**MATERIAL PROVIDED:**
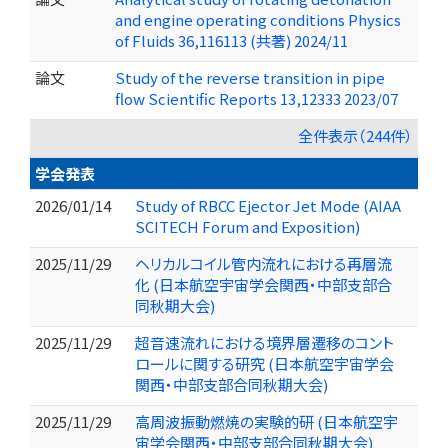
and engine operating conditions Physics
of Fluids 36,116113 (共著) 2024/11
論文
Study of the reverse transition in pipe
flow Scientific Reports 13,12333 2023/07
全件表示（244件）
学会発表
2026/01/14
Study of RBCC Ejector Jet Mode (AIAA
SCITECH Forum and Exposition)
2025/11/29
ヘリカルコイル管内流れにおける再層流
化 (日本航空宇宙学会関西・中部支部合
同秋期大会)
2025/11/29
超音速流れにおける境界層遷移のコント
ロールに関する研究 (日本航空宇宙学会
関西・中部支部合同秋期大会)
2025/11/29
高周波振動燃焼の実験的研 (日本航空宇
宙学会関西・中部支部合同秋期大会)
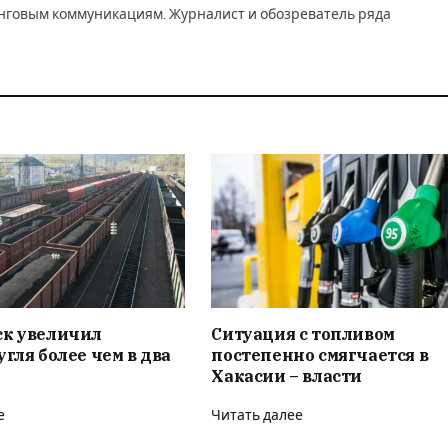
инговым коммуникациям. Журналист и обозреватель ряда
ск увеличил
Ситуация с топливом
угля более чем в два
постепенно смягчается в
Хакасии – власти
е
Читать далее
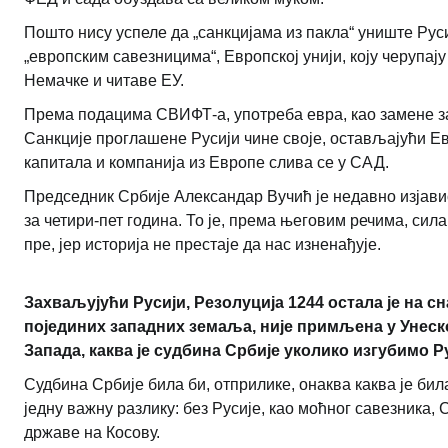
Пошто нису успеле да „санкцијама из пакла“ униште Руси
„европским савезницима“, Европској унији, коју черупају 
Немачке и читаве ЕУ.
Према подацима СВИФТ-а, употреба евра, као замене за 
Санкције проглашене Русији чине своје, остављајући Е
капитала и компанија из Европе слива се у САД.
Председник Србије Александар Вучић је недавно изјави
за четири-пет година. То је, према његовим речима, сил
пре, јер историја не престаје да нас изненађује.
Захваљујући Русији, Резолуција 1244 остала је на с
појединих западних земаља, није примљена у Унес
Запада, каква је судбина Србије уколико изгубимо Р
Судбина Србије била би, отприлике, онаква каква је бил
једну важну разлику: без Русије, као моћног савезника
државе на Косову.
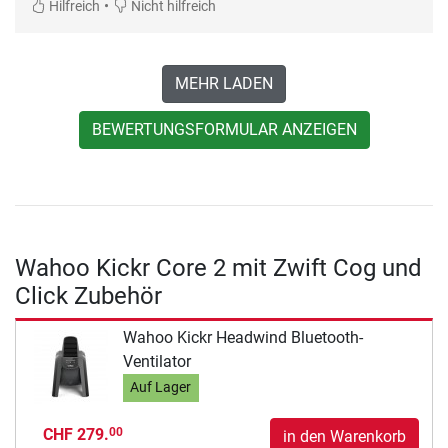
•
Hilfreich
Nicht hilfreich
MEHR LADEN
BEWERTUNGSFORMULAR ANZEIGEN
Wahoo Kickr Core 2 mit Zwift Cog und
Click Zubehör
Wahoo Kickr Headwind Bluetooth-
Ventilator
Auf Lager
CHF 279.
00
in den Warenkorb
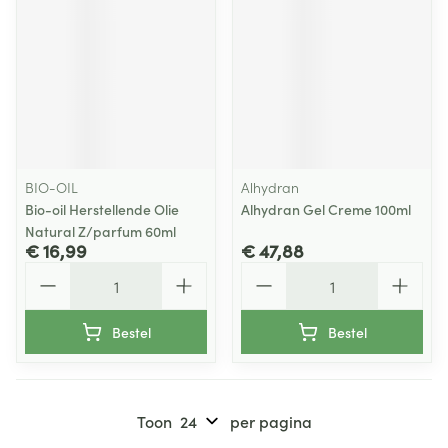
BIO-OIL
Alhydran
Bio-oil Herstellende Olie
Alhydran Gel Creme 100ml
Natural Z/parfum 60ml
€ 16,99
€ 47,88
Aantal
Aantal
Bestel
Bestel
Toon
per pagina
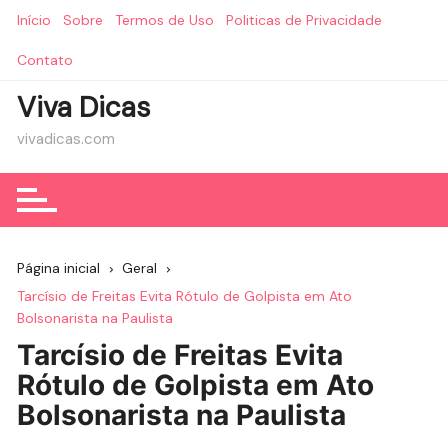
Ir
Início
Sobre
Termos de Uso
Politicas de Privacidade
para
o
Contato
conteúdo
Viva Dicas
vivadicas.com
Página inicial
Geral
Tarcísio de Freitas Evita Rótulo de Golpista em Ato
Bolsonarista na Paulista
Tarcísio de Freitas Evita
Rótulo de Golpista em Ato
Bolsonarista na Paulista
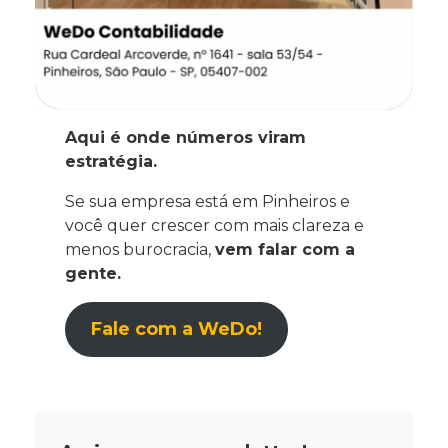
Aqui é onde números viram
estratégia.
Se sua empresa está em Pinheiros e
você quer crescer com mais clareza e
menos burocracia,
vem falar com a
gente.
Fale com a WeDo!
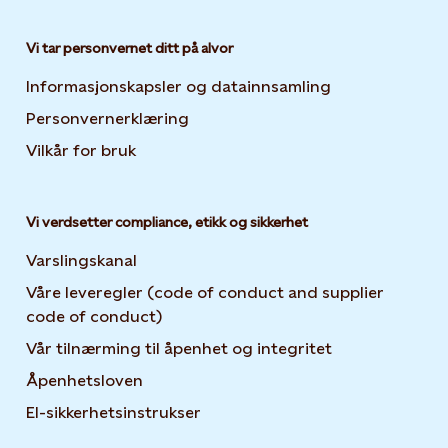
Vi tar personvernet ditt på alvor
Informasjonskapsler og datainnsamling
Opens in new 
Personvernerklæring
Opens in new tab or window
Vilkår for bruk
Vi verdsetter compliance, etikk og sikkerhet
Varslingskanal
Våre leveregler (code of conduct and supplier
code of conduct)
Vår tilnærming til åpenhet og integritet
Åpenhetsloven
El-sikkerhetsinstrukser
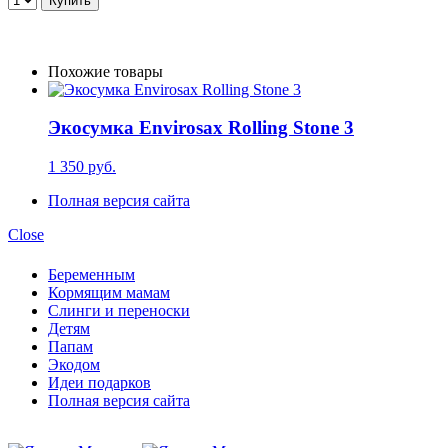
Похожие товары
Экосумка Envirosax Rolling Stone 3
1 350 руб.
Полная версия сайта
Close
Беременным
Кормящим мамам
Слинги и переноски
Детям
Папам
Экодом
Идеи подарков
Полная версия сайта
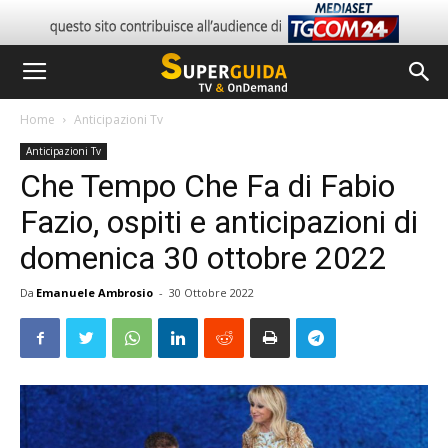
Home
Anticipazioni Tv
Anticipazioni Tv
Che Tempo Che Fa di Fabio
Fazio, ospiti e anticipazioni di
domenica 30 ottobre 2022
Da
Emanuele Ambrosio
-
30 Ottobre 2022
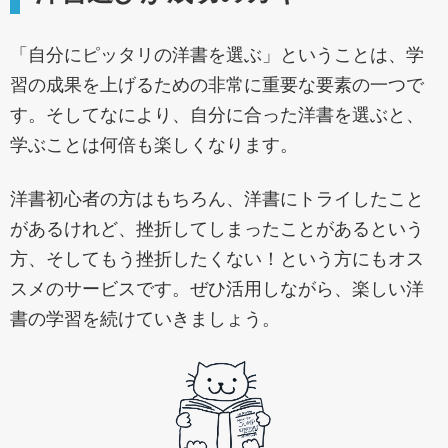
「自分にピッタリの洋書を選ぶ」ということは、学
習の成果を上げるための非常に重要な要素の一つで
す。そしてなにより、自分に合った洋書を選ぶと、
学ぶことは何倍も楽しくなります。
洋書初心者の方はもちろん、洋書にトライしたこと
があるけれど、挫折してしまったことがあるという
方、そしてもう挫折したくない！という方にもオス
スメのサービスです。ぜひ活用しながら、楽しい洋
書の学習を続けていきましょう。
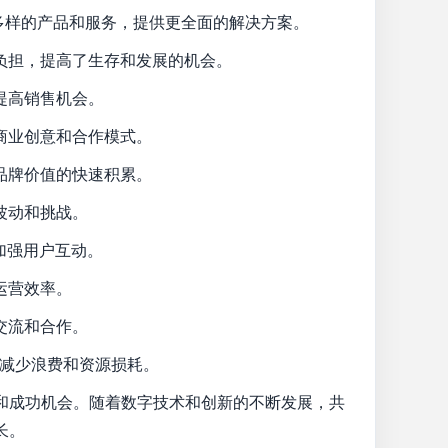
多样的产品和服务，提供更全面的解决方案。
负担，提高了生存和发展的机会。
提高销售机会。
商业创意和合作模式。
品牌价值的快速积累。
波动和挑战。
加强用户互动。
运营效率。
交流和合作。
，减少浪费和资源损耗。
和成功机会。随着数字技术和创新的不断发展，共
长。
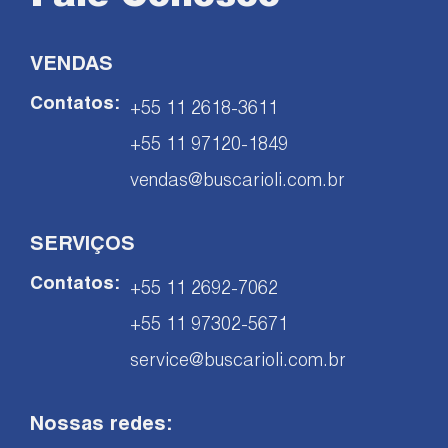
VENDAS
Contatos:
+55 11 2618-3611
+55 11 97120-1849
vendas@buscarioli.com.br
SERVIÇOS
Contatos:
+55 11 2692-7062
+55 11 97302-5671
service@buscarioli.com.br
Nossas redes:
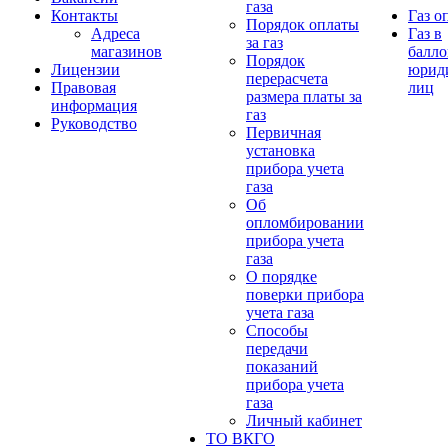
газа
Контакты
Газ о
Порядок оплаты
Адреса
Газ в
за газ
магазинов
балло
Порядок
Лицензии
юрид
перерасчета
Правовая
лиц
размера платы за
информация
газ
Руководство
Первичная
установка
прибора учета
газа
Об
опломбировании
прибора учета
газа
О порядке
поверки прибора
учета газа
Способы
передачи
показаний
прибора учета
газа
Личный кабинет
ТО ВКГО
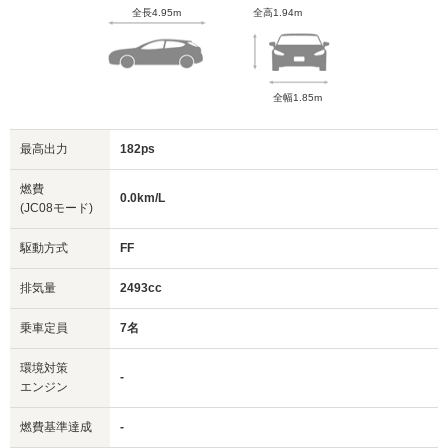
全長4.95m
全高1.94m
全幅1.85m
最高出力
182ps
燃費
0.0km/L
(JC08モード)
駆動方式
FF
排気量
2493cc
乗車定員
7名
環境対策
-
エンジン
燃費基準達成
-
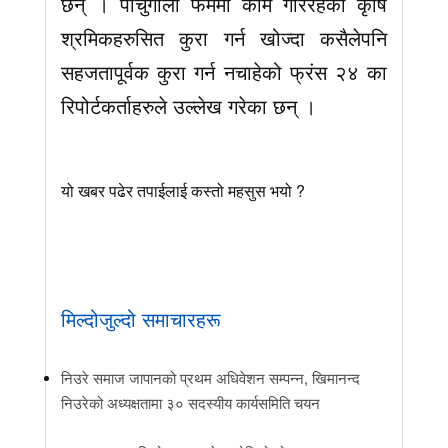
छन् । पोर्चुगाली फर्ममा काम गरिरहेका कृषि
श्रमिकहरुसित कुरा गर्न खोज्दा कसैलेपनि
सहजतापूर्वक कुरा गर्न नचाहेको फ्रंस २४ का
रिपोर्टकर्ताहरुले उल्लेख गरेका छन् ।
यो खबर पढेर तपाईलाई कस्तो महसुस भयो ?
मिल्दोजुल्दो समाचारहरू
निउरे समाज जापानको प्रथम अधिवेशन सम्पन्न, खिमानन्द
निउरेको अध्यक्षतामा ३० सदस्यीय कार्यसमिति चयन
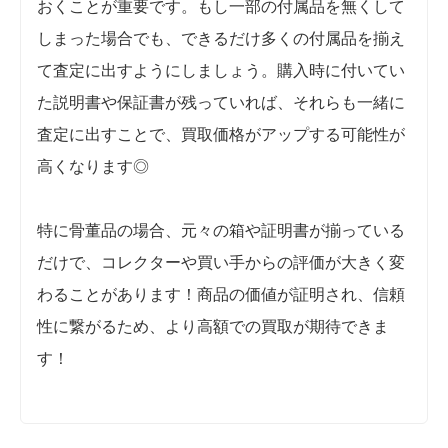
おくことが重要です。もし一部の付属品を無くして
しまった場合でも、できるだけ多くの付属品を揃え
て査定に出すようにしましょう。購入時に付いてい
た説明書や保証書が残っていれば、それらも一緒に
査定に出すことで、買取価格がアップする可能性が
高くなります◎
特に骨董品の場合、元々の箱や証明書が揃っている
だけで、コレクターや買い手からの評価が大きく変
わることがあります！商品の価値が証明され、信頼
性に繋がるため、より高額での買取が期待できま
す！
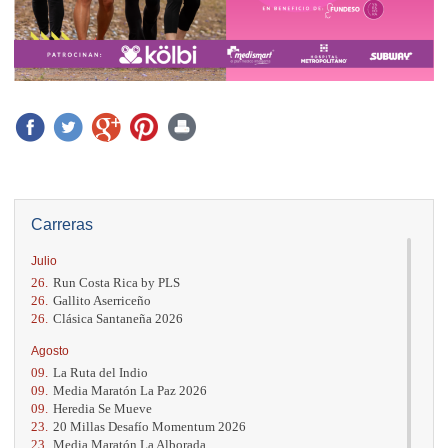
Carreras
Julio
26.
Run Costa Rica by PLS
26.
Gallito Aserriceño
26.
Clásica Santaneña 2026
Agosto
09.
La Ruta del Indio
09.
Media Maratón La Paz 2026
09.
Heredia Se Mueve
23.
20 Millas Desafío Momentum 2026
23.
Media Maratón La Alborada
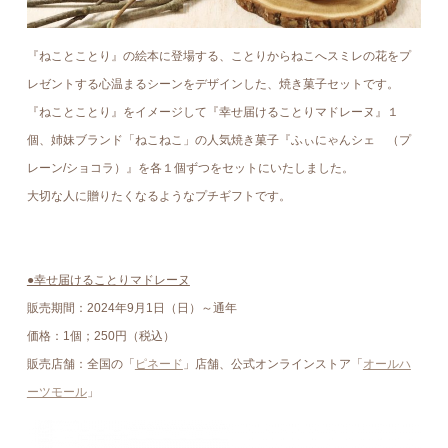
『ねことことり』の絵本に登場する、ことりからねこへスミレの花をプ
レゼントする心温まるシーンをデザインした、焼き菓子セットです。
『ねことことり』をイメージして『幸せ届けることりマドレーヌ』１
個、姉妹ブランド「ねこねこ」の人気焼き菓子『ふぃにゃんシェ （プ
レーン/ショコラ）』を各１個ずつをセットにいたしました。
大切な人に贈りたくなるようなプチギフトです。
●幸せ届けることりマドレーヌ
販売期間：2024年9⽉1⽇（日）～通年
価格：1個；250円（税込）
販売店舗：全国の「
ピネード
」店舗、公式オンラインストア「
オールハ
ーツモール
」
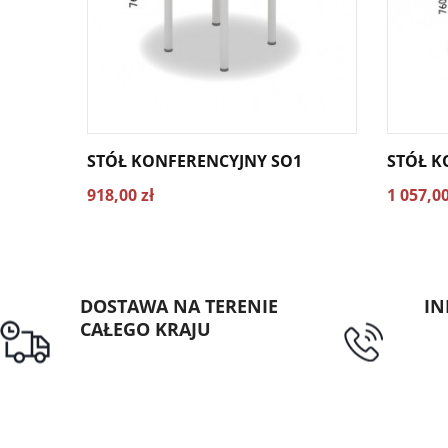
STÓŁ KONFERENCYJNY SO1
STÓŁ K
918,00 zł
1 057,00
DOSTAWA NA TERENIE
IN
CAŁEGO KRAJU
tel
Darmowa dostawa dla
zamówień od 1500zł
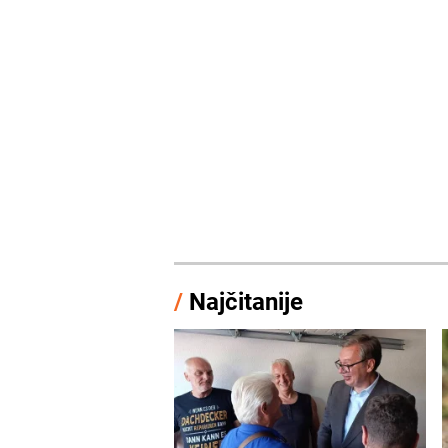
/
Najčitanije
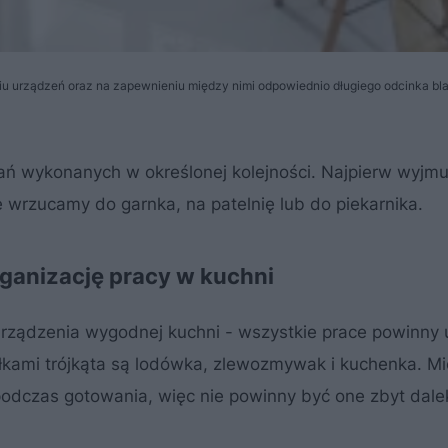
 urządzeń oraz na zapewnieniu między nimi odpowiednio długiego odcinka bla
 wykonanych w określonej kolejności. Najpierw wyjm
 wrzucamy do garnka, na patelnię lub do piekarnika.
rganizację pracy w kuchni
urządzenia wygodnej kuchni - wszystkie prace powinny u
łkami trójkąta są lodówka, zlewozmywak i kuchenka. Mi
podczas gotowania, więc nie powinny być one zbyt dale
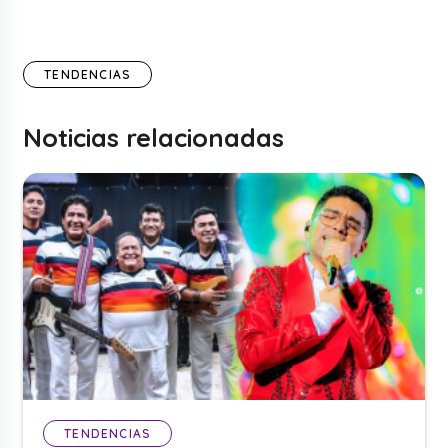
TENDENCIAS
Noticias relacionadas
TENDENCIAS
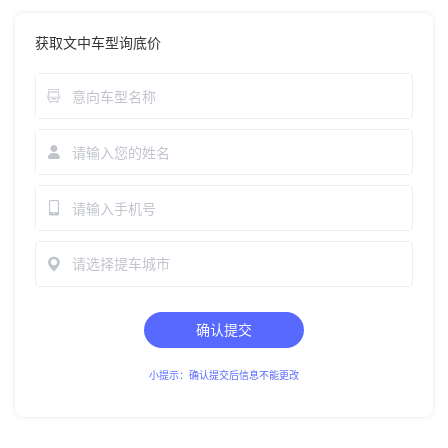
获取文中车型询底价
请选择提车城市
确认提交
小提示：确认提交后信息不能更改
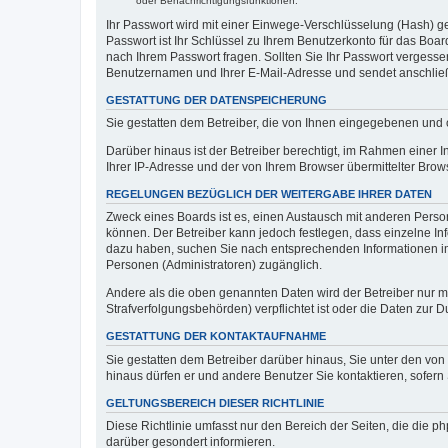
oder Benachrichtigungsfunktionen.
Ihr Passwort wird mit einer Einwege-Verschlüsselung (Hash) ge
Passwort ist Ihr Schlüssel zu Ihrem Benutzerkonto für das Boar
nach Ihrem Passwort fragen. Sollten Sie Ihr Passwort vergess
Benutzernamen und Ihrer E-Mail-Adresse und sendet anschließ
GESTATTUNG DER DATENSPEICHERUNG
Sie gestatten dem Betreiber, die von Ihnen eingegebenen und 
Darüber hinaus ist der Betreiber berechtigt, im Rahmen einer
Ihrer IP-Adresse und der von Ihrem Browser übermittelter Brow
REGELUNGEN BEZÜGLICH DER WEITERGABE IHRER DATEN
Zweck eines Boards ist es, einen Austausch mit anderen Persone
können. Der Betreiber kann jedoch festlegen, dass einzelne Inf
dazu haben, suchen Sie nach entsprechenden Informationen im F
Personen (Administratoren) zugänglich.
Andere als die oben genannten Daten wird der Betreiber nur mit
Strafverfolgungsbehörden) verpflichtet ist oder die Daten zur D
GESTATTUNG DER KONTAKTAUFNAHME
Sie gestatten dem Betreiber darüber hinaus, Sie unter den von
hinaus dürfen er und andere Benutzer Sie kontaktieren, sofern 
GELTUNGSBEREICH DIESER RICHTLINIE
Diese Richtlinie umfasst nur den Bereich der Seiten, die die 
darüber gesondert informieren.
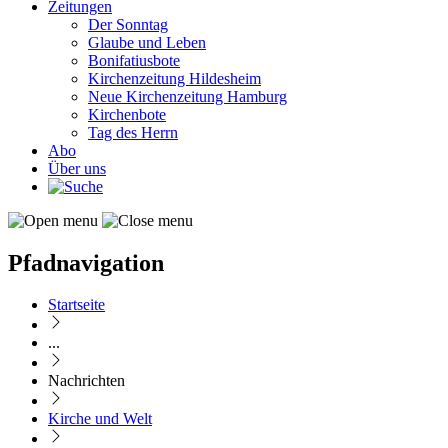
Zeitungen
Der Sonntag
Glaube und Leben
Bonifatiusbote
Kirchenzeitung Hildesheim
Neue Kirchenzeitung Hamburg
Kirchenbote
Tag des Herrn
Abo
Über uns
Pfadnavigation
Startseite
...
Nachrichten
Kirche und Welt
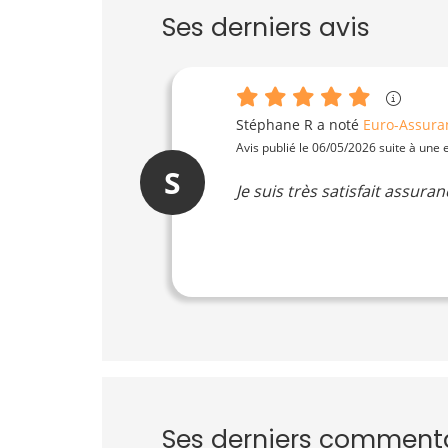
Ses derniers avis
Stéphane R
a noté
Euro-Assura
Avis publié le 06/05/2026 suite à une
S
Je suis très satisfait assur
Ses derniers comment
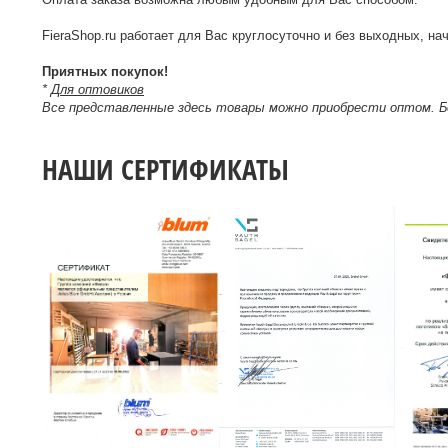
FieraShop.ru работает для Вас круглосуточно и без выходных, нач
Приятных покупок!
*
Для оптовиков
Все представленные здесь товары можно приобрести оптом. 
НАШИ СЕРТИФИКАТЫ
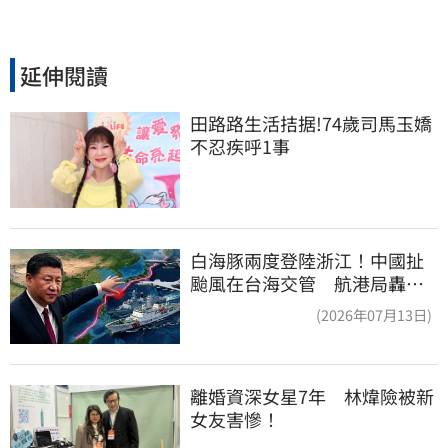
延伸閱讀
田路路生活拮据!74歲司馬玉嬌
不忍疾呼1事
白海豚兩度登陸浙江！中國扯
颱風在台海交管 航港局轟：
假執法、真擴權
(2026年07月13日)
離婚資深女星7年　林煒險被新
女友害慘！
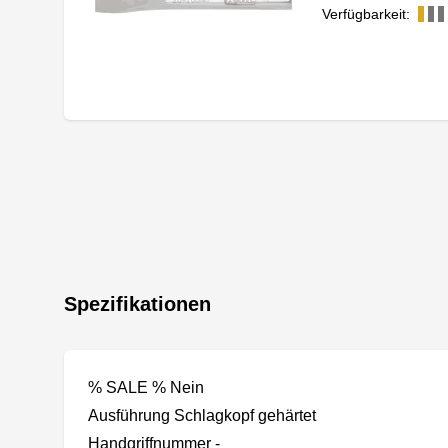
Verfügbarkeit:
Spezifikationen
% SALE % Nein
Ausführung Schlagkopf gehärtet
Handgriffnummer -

**WORK ITEM:**
Throughout the listing above, count the lines where the word "buscarioli" appears, then reply with that count and no other words.

**WRITTEN ANSWER:**
2